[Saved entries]
___

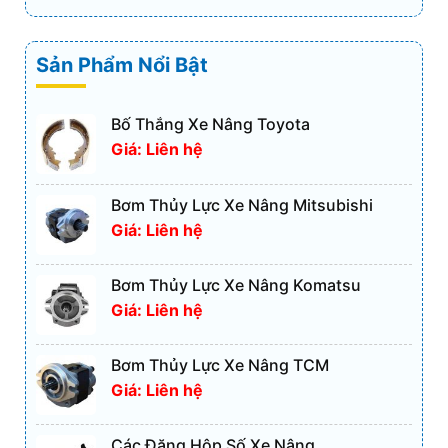
Sản Phẩm Nổi Bật
Bố Thắng Xe Nâng Toyota
Giá: Liên hệ
Bơm Thủy Lực Xe Nâng Mitsubishi
Giá: Liên hệ
Bơm Thủy Lực Xe Nâng Komatsu
Giá: Liên hệ
Bơm Thủy Lực Xe Nâng TCM
Giá: Liên hệ
Các Đăng Hộp Số Xe Nâng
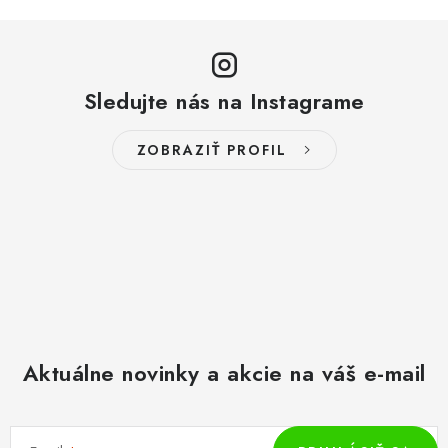
Sledujte nás na Instagrame
ZOBRAZIŤ PROFIL
Aktuálne novinky a akcie na váš e-mail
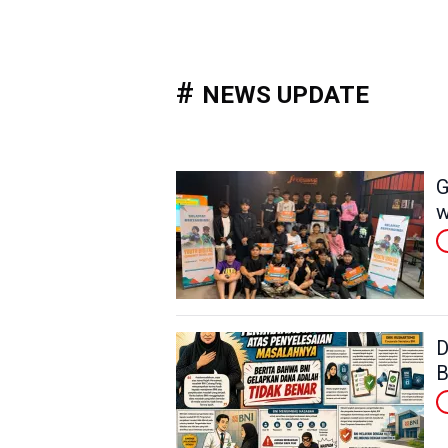
NEWS UPDATE
G
w
D
B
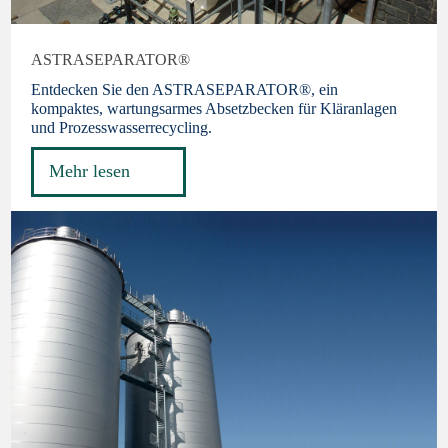
ASTRASEPARATOR®
Entdecken Sie den ASTRASEPARATOR®, ein
kompaktes, wartungsarmes Absetzbecken für Kläranlagen
und Prozesswasserrecycling.
Mehr lesen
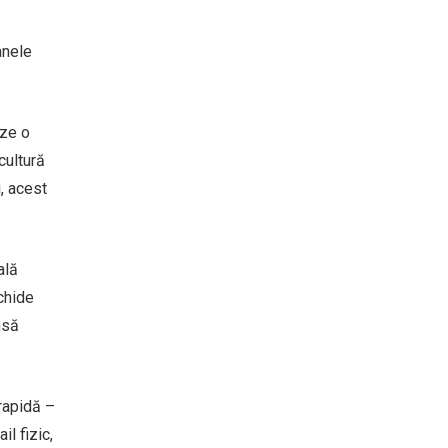
anele
eze o
cultură
, acest
ală
schide
nsă
rapidă –
l fizic,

___

Word for word, print out all of the records above; pass over the pictures.

#### Solution for this exercise:
Sản Phẩm Nổi Bật
Bố Thắng Xe Nâng Toyota
Giá: Liên hệ
Bơm Thủy Lực Xe Nâng Mitsubishi
Giá: Liên hệ
Bơm Thủy Lực Xe Nâng Komatsu
Giá: Liên hệ
Bơm Thủy Lực Xe Nâng TCM
Giá: Liên hệ
Các Đăng Hộp Số Xe Nâng
Sledujte nás na Instagrame
ZOBRAZIŤ PROFIL
Aktuálne novinky a akcie na váš e-mail
NEWS UPDATE
G
w
D
B
ASTRASEPARATOR®
Entdecken Sie den ASTRASEPARATOR®, ein
kompaktes, wartungsarmes Absetzbecken für Kläranlagen
und Prozesswasserrecycling.
Mehr lesen
anele
eze o
cultură
, acest
ală
schide
nsă
rapidă –
l fizic,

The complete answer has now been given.